Records from a data collection
>>>

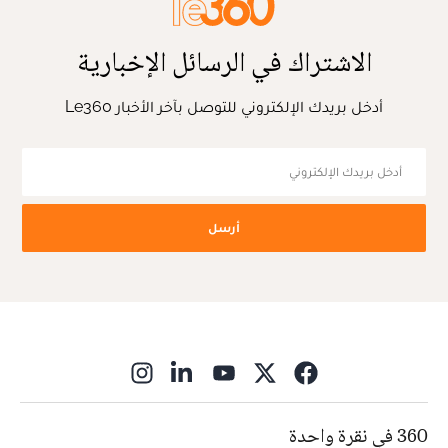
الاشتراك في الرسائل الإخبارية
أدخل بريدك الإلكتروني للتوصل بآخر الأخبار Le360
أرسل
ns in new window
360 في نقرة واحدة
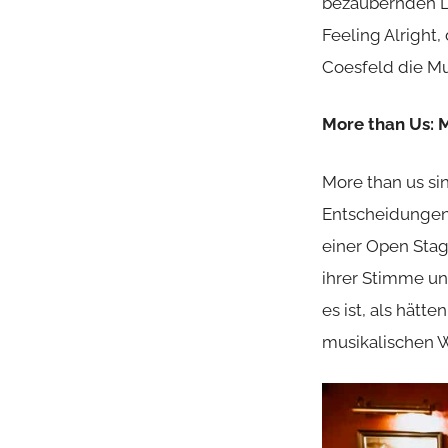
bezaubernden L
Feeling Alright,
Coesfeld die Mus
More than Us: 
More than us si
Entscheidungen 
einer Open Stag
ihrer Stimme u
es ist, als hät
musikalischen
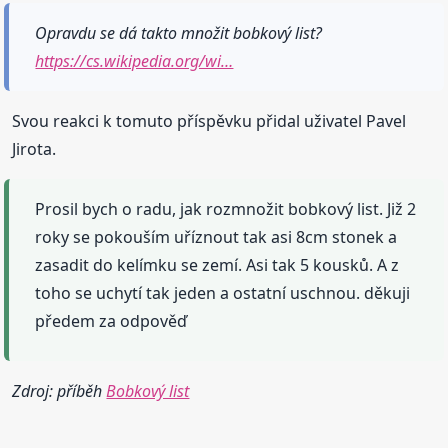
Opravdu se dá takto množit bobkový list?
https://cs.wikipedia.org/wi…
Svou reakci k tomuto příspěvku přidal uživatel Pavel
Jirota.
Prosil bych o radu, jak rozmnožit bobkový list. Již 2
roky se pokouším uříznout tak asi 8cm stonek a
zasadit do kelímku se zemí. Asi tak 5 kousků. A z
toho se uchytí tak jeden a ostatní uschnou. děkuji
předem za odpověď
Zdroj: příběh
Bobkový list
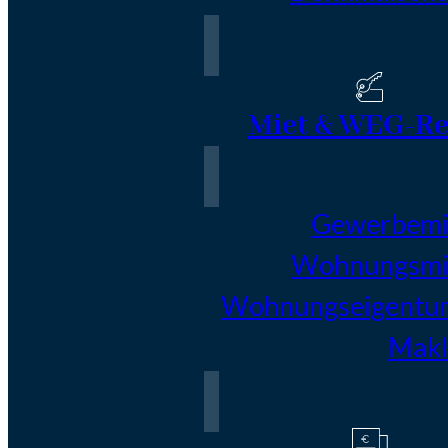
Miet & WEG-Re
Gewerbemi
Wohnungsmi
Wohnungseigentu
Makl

<<<
>>>

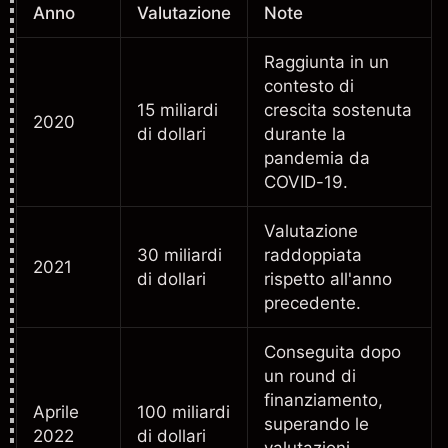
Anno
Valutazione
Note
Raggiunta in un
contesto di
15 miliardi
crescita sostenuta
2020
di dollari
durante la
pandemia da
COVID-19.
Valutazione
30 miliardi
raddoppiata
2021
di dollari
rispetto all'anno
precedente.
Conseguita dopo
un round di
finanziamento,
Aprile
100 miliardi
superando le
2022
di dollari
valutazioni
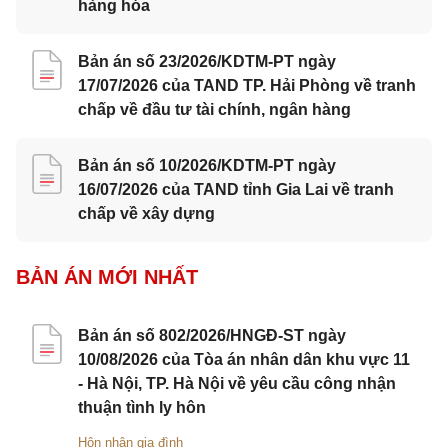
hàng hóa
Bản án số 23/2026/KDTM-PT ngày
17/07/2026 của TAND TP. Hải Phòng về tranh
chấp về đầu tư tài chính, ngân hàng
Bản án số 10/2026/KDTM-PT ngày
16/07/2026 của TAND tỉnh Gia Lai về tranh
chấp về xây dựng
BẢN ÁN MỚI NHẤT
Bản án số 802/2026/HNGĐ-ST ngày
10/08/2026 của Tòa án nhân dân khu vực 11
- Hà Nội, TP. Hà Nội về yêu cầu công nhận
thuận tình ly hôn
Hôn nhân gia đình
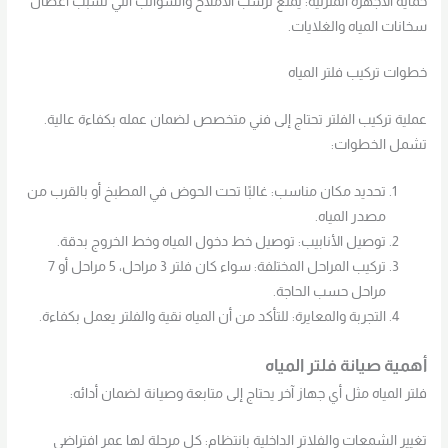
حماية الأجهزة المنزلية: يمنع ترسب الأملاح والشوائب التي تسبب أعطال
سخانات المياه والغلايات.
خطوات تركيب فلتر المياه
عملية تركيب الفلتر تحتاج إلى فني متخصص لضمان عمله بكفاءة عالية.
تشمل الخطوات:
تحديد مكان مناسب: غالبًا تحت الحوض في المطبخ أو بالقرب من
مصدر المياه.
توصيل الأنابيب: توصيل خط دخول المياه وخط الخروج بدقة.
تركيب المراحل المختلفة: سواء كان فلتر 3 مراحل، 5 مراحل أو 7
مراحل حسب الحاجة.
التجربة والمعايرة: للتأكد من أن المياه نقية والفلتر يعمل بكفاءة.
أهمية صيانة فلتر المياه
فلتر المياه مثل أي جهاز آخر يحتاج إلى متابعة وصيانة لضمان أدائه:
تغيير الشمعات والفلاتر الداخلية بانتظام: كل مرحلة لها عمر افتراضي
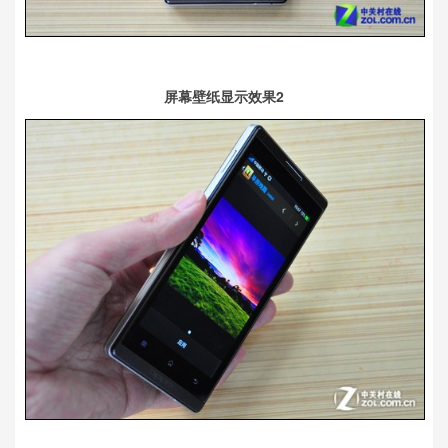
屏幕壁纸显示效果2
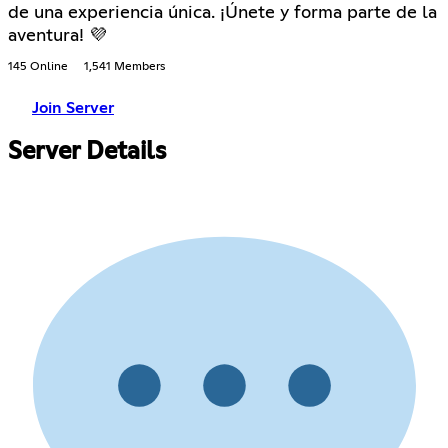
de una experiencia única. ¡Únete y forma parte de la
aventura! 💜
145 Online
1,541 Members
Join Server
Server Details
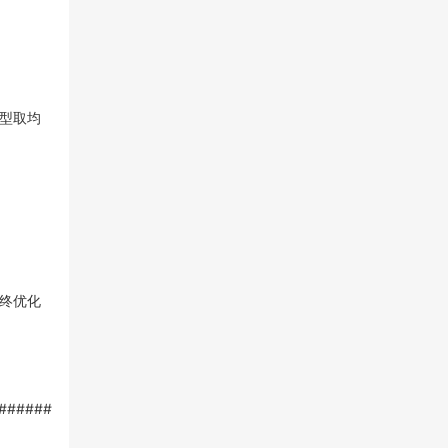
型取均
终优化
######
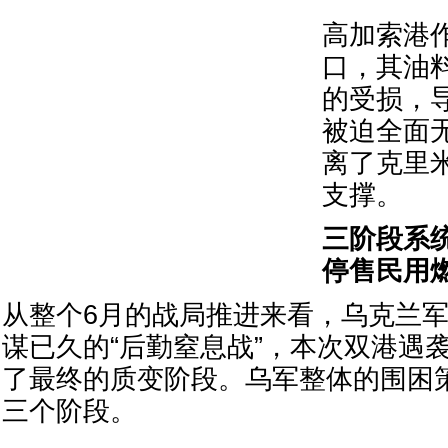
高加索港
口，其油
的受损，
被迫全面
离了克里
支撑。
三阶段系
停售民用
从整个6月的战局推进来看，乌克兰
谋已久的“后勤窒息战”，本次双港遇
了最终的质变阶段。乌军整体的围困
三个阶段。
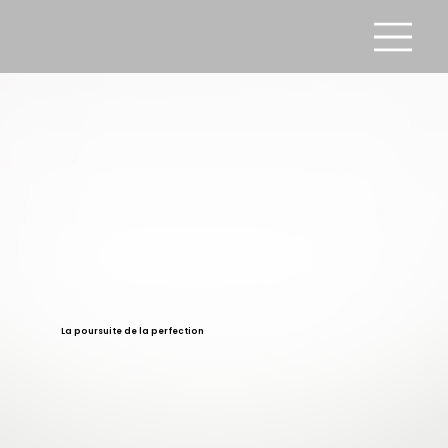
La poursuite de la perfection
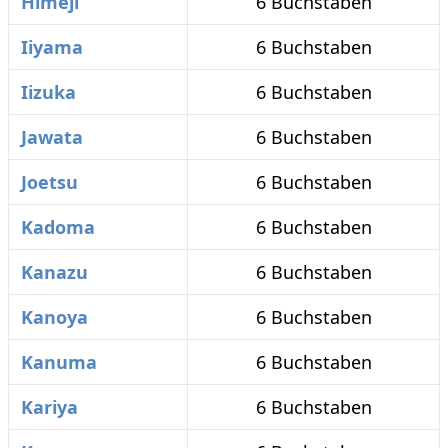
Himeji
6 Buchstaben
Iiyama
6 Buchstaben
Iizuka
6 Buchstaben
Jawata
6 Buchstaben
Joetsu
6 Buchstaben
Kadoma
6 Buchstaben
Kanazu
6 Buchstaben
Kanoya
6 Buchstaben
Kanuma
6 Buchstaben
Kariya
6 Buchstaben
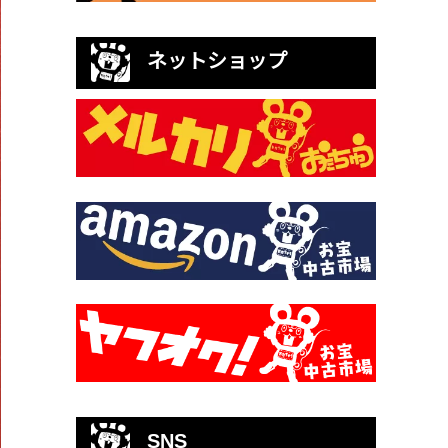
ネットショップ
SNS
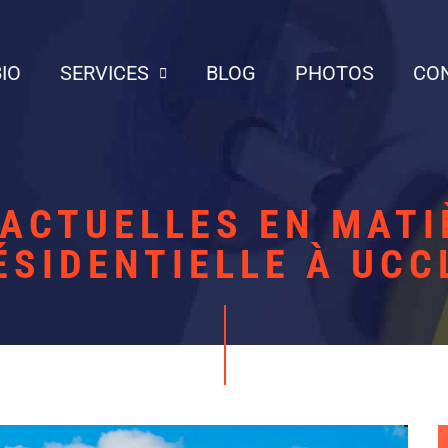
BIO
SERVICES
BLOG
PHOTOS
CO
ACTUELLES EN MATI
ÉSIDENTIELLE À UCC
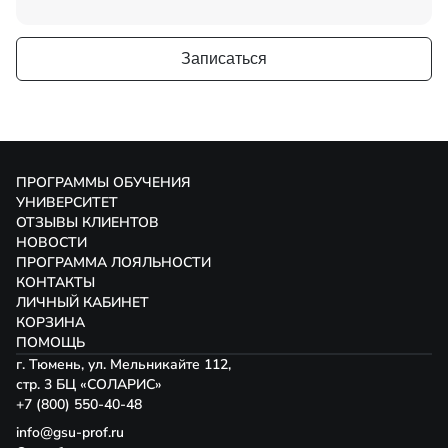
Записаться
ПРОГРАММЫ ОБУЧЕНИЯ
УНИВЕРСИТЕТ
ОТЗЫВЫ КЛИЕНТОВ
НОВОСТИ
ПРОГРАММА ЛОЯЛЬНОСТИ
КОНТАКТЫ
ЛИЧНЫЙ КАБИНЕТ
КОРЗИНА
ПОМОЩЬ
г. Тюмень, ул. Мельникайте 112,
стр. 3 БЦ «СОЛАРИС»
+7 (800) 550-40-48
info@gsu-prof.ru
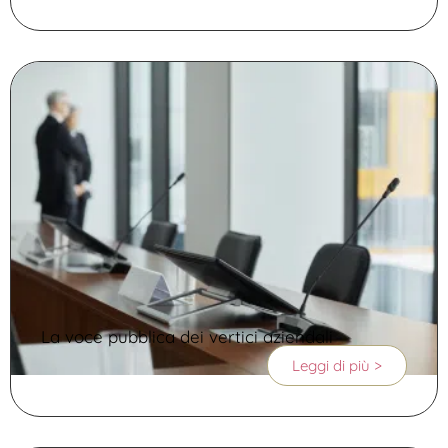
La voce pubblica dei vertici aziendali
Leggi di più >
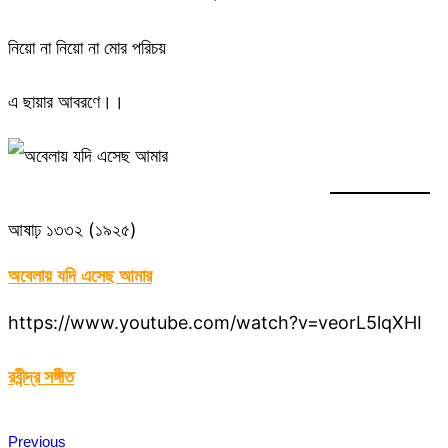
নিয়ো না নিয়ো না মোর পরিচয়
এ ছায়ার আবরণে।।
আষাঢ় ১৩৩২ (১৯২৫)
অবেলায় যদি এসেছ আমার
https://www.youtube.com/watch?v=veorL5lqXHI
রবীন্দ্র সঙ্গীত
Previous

<<<
>>>

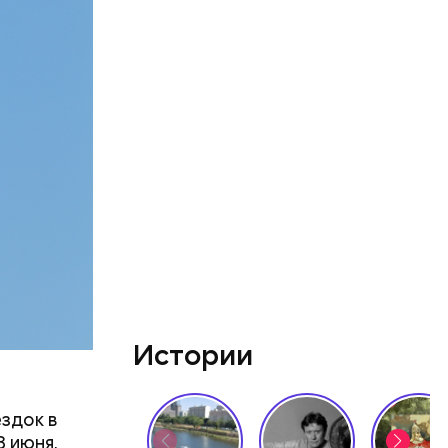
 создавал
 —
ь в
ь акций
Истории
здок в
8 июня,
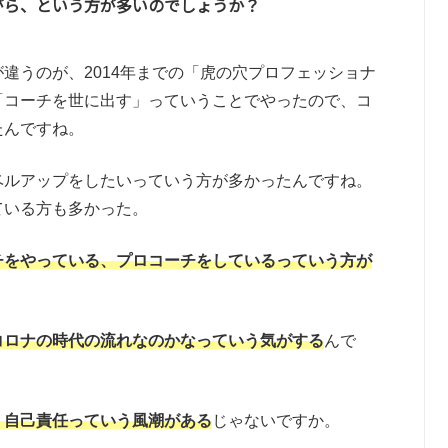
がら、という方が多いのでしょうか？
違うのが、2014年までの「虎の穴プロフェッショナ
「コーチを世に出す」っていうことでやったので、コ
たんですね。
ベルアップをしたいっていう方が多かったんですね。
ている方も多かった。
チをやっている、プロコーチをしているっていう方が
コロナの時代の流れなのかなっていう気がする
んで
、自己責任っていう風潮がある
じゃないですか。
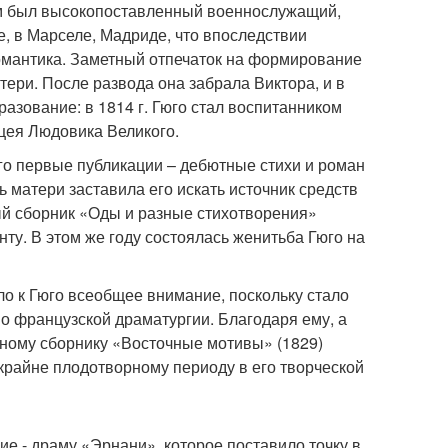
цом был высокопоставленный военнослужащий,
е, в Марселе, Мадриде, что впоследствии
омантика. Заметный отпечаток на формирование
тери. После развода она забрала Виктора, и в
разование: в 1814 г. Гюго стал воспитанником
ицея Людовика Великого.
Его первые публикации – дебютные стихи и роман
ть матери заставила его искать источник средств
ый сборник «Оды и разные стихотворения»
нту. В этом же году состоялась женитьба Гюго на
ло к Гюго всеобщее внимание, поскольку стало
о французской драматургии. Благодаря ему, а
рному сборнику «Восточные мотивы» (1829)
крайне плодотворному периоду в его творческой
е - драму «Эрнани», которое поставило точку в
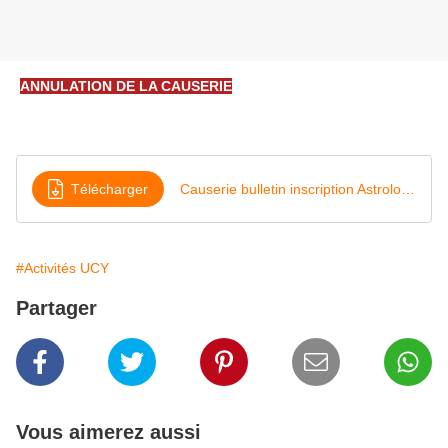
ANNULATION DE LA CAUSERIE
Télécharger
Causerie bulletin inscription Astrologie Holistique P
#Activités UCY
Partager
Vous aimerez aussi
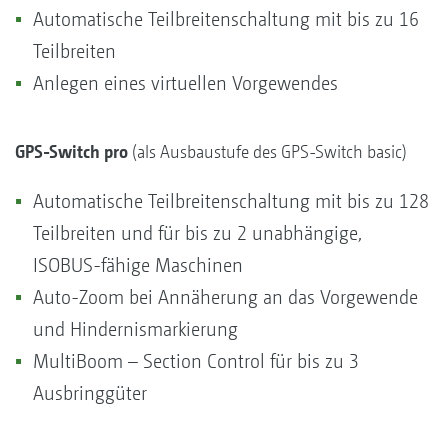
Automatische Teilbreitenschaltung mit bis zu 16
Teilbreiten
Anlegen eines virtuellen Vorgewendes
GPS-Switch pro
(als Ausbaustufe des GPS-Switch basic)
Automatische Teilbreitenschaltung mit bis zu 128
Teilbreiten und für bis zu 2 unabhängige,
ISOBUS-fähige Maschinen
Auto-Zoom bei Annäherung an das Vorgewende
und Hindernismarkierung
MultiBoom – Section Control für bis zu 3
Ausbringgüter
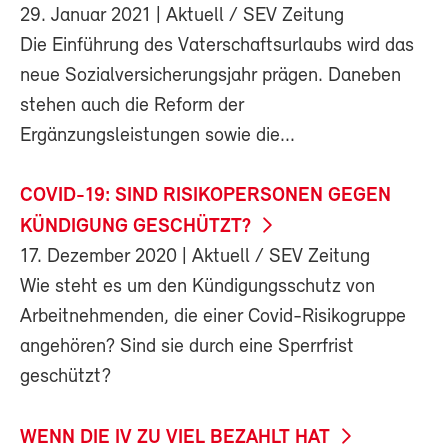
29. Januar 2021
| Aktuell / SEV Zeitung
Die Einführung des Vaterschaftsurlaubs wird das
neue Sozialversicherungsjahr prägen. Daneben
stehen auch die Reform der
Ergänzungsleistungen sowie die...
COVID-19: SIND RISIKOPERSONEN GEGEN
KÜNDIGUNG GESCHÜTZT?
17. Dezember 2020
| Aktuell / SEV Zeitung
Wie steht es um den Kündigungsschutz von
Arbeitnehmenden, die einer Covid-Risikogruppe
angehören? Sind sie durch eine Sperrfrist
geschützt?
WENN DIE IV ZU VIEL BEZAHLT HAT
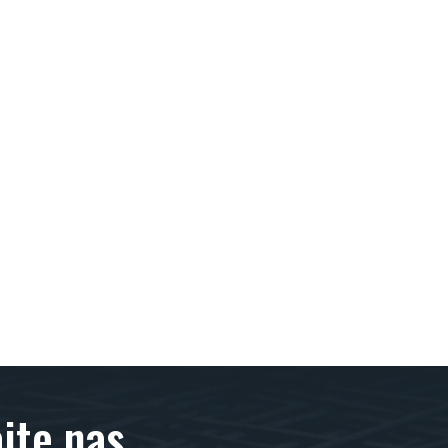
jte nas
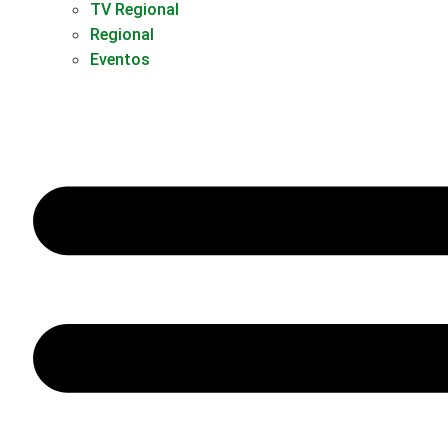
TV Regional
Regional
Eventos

<<<

## What is being asked
Could you output exactly the lines above, from the line with "16/07/2026 của TAND tỉnh Gia Lai về tranh" up to and including the line with "توصيل الأنابيب: توصيل", and nothing else, skipping the pictures?

## Expected answer
16/07/2026 của TAND tỉnh Gia Lai về tranh
chấp về xây dựng
BẢN ÁN MỚI NHẤT
Bản án số 802/2026/HNGĐ-ST ngày
10/08/2026 của Tòa án nhân dân khu vực 11
- Hà Nội, TP. Hà Nội về yêu cầu công nhận
thuận tình ly hôn
Hôn nhân gia đình
حماية الأجهزة المنزلية: يمنع ترسب الأملاح والشوائب التي تسبب أعطال
سخانات المياه والغلايات.
خطوات تركيب فلتر المياه
عملية تركيب الفلتر تحتاج إلى فني متخصص لضمان عمله بكفاءة عالية.
تشمل الخطوات:
تحديد مكان مناسب: غالبًا تحت الحوض في المطبخ أو بالقرب من
مصدر المياه.
توصيل الأنابيب: توصيل خط دخول المياه وخط الخروج بدقة.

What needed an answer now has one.